If Theres Hell Below

We're All Gonna Go!

Joined: 10 Sep 05
Moves: 10228

20 Nov 08 15:28

Originally posted by Kepler
Apparently they are testing for what software is the focus of attention. In other words, if you constantly put the browser or software used to access the site in the background you are likely accessing some other software while playing. Since both sites offer real time (as opposed to correspondence style) chess this is suspicious. Sites offering correspondenc ...[text shortened]... lt the GM next door, leaving plenty of time to return later or on another day and make my moves.

I've heard this rumour many times with slightly different 'function', but I seriously can't see how it could be true. because a) it would be ridiculously inefficient and random, b) extremely invasive, possibly illegal, and c) there's a mundane explanation for running engine simultaneously with blitz client: blitzing while analysing past games.

one of the most popular version of the rumour is that the client detects fritz running. well, I've fired up fritz both during icc & playchess, and absolutely nothing happened.
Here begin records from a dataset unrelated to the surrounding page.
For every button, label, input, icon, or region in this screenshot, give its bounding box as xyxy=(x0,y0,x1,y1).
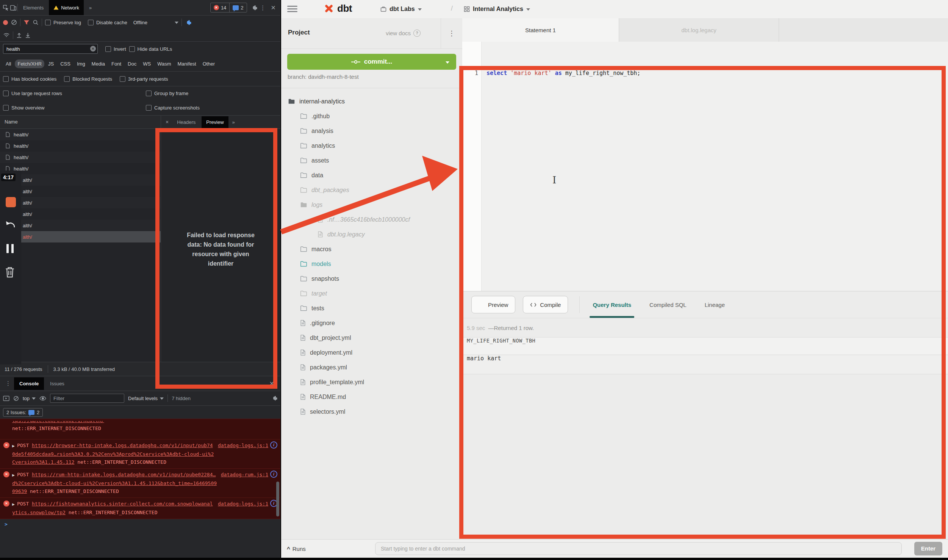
editor-tab-statement-1[interactable]: Statement 1 xyxy=(462,18,619,42)
type-filter-js[interactable]: JS xyxy=(45,59,56,68)
type-filter-css[interactable]: CSS xyxy=(58,59,73,68)
expand-triangle-icon[interactable]: ▶ xyxy=(12,473,15,477)
preserve-log-checkbox[interactable]: Preserve log xyxy=(45,20,81,25)
tree-item-snapshots[interactable]: snapshots xyxy=(281,271,462,286)
tree-item-dbt-packages[interactable]: dbt_packages xyxy=(281,183,462,197)
error-badge[interactable]: ✕14 xyxy=(211,3,229,12)
tab-console[interactable]: Console xyxy=(14,377,44,390)
close-devtools-icon[interactable]: ✕ xyxy=(269,4,278,11)
log-levels-selector[interactable]: Default levels xyxy=(128,396,164,401)
search-icon[interactable] xyxy=(33,19,39,25)
clear-network-log-icon[interactable] xyxy=(11,19,17,25)
view-docs-link[interactable]: view docs ? xyxy=(386,30,421,37)
expand-triangle-icon[interactable]: ▶ xyxy=(12,444,15,448)
delete-recording-button[interactable] xyxy=(4,266,16,278)
record-network-log-icon[interactable] xyxy=(3,20,8,25)
enter-button[interactable]: Enter xyxy=(914,542,942,555)
hide-data-urls-checkbox[interactable]: Hide data URLs xyxy=(129,46,172,52)
request-row[interactable]: alth/ xyxy=(0,174,161,186)
clear-console-icon[interactable] xyxy=(13,396,19,401)
expand-triangle-icon[interactable]: ▶ xyxy=(12,502,15,506)
tree-item-data[interactable]: data xyxy=(281,168,462,183)
filter-funnel-icon[interactable] xyxy=(23,20,30,25)
checkbox-group-by-frame[interactable]: Group by frame xyxy=(146,91,188,96)
checkbox-3rd-party-requests[interactable]: 3rd-party requests xyxy=(120,76,168,82)
info-icon[interactable]: i xyxy=(270,471,277,478)
tree-item-selectors-yml[interactable]: selectors.yml xyxy=(281,404,462,419)
type-filter-manifest[interactable]: Manifest xyxy=(175,59,199,68)
tree-item-analytics[interactable]: analytics xyxy=(281,138,462,153)
tree-item-target[interactable]: target xyxy=(281,286,462,301)
more-tabs-chevron[interactable]: » xyxy=(84,0,96,15)
tree-item--nf-3665c416bfecb1000000cf[interactable]: .nf…3665c416bfecb1000000cf xyxy=(281,212,462,227)
undo-icon[interactable] xyxy=(5,220,16,229)
request-row[interactable]: alth/ xyxy=(0,208,161,220)
type-filter-fetch-xhr[interactable]: Fetch/XHR xyxy=(15,59,44,68)
tree-item-models[interactable]: models xyxy=(281,257,462,271)
hamburger-menu-icon[interactable] xyxy=(287,6,297,14)
sql-editor[interactable]: 1 select 'mario kart' as my_life_right_n… xyxy=(462,42,948,291)
type-filter-wasm[interactable]: Wasm xyxy=(155,59,174,68)
request-row[interactable]: alth/ xyxy=(0,197,161,208)
settings-gear-icon[interactable] xyxy=(251,5,257,11)
runs-toggle[interactable]: ^ Runs xyxy=(287,540,306,558)
type-filter-ws[interactable]: WS xyxy=(140,59,153,68)
invert-checkbox[interactable]: Invert xyxy=(105,46,126,52)
source-file-link[interactable]: datadog-logs.js:1 xyxy=(218,441,268,449)
type-filter-font[interactable]: Font xyxy=(109,59,124,68)
tree-item-tests[interactable]: tests xyxy=(281,301,462,316)
checkbox-blocked-requests[interactable]: Blocked Requests xyxy=(64,76,112,82)
code-line[interactable]: select 'mario kart' as my_life_right_now… xyxy=(487,70,640,77)
tree-item-macros[interactable]: macros xyxy=(281,242,462,257)
type-filter-other[interactable]: Other xyxy=(200,59,218,68)
source-file-link[interactable]: datadog-logs.js:1 xyxy=(218,500,268,508)
network-conditions-icon[interactable] xyxy=(3,33,10,38)
tree-item-readme-md[interactable]: README.md xyxy=(281,389,462,404)
tab-issues[interactable]: Issues xyxy=(45,377,70,390)
console-filter-input[interactable] xyxy=(50,394,124,403)
stop-recording-button[interactable] xyxy=(6,197,16,207)
close-detail-icon[interactable]: × xyxy=(163,119,171,125)
type-filter-img[interactable]: Img xyxy=(74,59,88,68)
checkbox-use-large-request-rows[interactable]: Use large request rows xyxy=(3,91,62,96)
context-selector[interactable]: top xyxy=(23,396,36,401)
dbt-logo[interactable]: dbt xyxy=(324,3,352,14)
clear-filter-icon[interactable]: ✕ xyxy=(90,46,96,52)
results-tab-compiled-sql[interactable]: Compiled SQL xyxy=(646,291,690,318)
checkbox-capture-screenshots[interactable]: Capture screenshots xyxy=(146,105,200,111)
tree-item-logs[interactable]: logs xyxy=(281,197,462,212)
tree-item-internal-analytics[interactable]: internal-analytics xyxy=(281,94,462,109)
request-row[interactable]: alth/ xyxy=(0,186,161,197)
throttling-value[interactable]: Offline xyxy=(133,20,147,25)
help-icon[interactable]: ? xyxy=(413,30,421,37)
commit-options-chevron-icon[interactable] xyxy=(446,61,449,64)
kebab-menu-icon[interactable]: ⋮ xyxy=(258,4,268,11)
editor-tab-dbt-log-legacy[interactable]: dbt.log.legacy xyxy=(619,18,779,42)
name-column-header[interactable]: Name xyxy=(0,116,161,129)
detail-more-tabs-chevron[interactable]: » xyxy=(230,119,237,125)
detail-tab-headers[interactable]: Headers xyxy=(172,116,200,128)
inspect-element-icon[interactable] xyxy=(2,4,9,11)
console-prompt[interactable]: > xyxy=(0,519,280,529)
tree-item--gitignore[interactable]: .gitignore xyxy=(281,316,462,330)
throttling-chevron-icon[interactable] xyxy=(175,22,178,24)
results-tab-query-results[interactable]: Query Results xyxy=(590,291,634,318)
sidebar-kebab-icon[interactable]: ⋮ xyxy=(441,18,462,48)
commit-button[interactable]: commit... xyxy=(287,54,456,70)
network-filter-input[interactable]: ✕ xyxy=(3,44,98,54)
results-tab-lineage[interactable]: Lineage xyxy=(702,291,728,318)
type-filter-media[interactable]: Media xyxy=(89,59,108,68)
request-row[interactable]: alth/ xyxy=(0,231,161,242)
tree-item-packages-yml[interactable]: packages.yml xyxy=(281,360,462,375)
export-har-icon[interactable] xyxy=(16,32,22,38)
disable-cache-checkbox[interactable]: Disable cache xyxy=(88,20,127,25)
tab-elements[interactable]: Elements xyxy=(19,0,48,15)
tree-item-dbt-project-yml[interactable]: dbt_project.yml xyxy=(281,330,462,345)
results-row[interactable]: mario kart xyxy=(462,355,948,374)
close-console-icon[interactable]: ✕ xyxy=(266,380,277,387)
issues-chip[interactable]: 2 Issues: 2 xyxy=(3,408,43,417)
info-icon[interactable]: i xyxy=(270,441,277,449)
compile-button[interactable]: Compile xyxy=(523,296,568,313)
preview-button[interactable]: Preview xyxy=(471,296,515,313)
type-filter-doc[interactable]: Doc xyxy=(125,59,139,68)
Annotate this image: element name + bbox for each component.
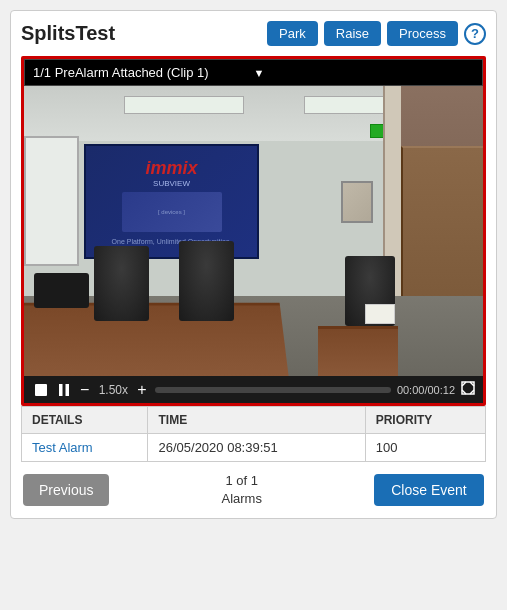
plus-icon: + — [137, 382, 146, 398]
wall-picture — [341, 181, 373, 223]
minus-icon: − — [80, 382, 89, 398]
immix-subtext: SUBVIEW — [153, 179, 190, 188]
wall-picture-inner — [343, 183, 371, 221]
details-table: DETAILS TIME PRIORITY Test Alarm 26/05/2… — [21, 406, 486, 462]
table-row: Test Alarm 26/05/2020 08:39:51 100 — [22, 434, 486, 462]
cell-priority: 100 — [365, 434, 485, 462]
details-tbody: Test Alarm 26/05/2020 08:39:51 100 — [22, 434, 486, 462]
cell-details[interactable]: Test Alarm — [22, 434, 148, 462]
zoom-in-button[interactable]: + — [135, 382, 148, 398]
zoom-out-button[interactable]: − — [78, 382, 91, 398]
svg-rect-2 — [66, 384, 70, 396]
ceiling-light-1 — [124, 96, 244, 114]
footer: Previous 1 of 1 Alarms Close Event — [21, 472, 486, 508]
video-controls: − 1.50x + 00:00/00:12 — [24, 376, 483, 403]
immix-devices: [ devices ] — [122, 192, 222, 232]
pagination-line2: Alarms — [222, 490, 262, 508]
conference-table-right — [318, 326, 398, 376]
page-title: SplitsTest — [21, 22, 115, 45]
conference-table — [24, 303, 289, 376]
paper-on-table — [365, 304, 395, 324]
immix-logo: immix — [145, 159, 197, 177]
chair-2 — [179, 241, 234, 321]
main-container: SplitsTest Park Raise Process ? 1/1 PreA… — [10, 10, 497, 519]
video-progress-bar[interactable] — [155, 387, 391, 393]
zoom-level: 1.50x — [97, 383, 129, 397]
close-event-button[interactable]: Close Event — [374, 474, 484, 506]
fullscreen-button[interactable] — [461, 381, 475, 398]
header-buttons: Park Raise Process ? — [267, 21, 486, 46]
park-button[interactable]: Park — [267, 21, 318, 46]
cell-time: 26/05/2020 08:39:51 — [148, 434, 365, 462]
video-wrapper: 1/1 PreAlarm Attached (Clip 1) ▼ — [21, 56, 486, 406]
pagination-line1: 1 of 1 — [222, 472, 262, 490]
video-area: immix SUBVIEW [ devices ] One Platform, … — [24, 86, 483, 376]
fullscreen-icon — [461, 381, 475, 395]
dropdown-arrow-icon: ▼ — [254, 67, 475, 79]
video-clip-label: 1/1 PreAlarm Attached (Clip 1) — [33, 65, 254, 80]
header: SplitsTest Park Raise Process ? — [21, 21, 486, 46]
record-icon — [34, 383, 48, 397]
whiteboard — [24, 136, 79, 266]
col-header-priority: PRIORITY — [365, 407, 485, 434]
pagination-info: 1 of 1 Alarms — [222, 472, 262, 508]
record-button[interactable] — [32, 383, 50, 397]
ceiling-light-2 — [304, 96, 384, 114]
time-total: 00:12 — [427, 384, 455, 396]
process-button[interactable]: Process — [387, 21, 458, 46]
video-scene: immix SUBVIEW [ devices ] One Platform, … — [24, 86, 483, 376]
video-time-display: 00:00/00:12 — [397, 384, 455, 396]
pause-button[interactable] — [56, 383, 72, 397]
camera-equipment — [34, 273, 89, 308]
chair-1 — [94, 246, 149, 321]
pause-icon — [58, 383, 70, 397]
previous-button[interactable]: Previous — [23, 474, 109, 506]
svg-rect-1 — [59, 384, 63, 396]
col-header-time: TIME — [148, 407, 365, 434]
col-header-details: DETAILS — [22, 407, 148, 434]
table-header-row: DETAILS TIME PRIORITY — [22, 407, 486, 434]
time-current: 00:00 — [397, 384, 425, 396]
raise-button[interactable]: Raise — [324, 21, 381, 46]
help-icon[interactable]: ? — [464, 23, 486, 45]
video-clip-dropdown[interactable]: 1/1 PreAlarm Attached (Clip 1) ▼ — [24, 59, 483, 86]
svg-rect-0 — [35, 384, 47, 396]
I don't think there's any truth in it, and that ICC et al. probably detect engines very much like rhp game moderation. and with blitz they can probably get away with shorter analysis time, even dynamically adjusting it by how much time the player used on a specific move.

on the 30s question, I think it's just an educated guess, based on what has been found to work in practice, rather than a calculated coefficient.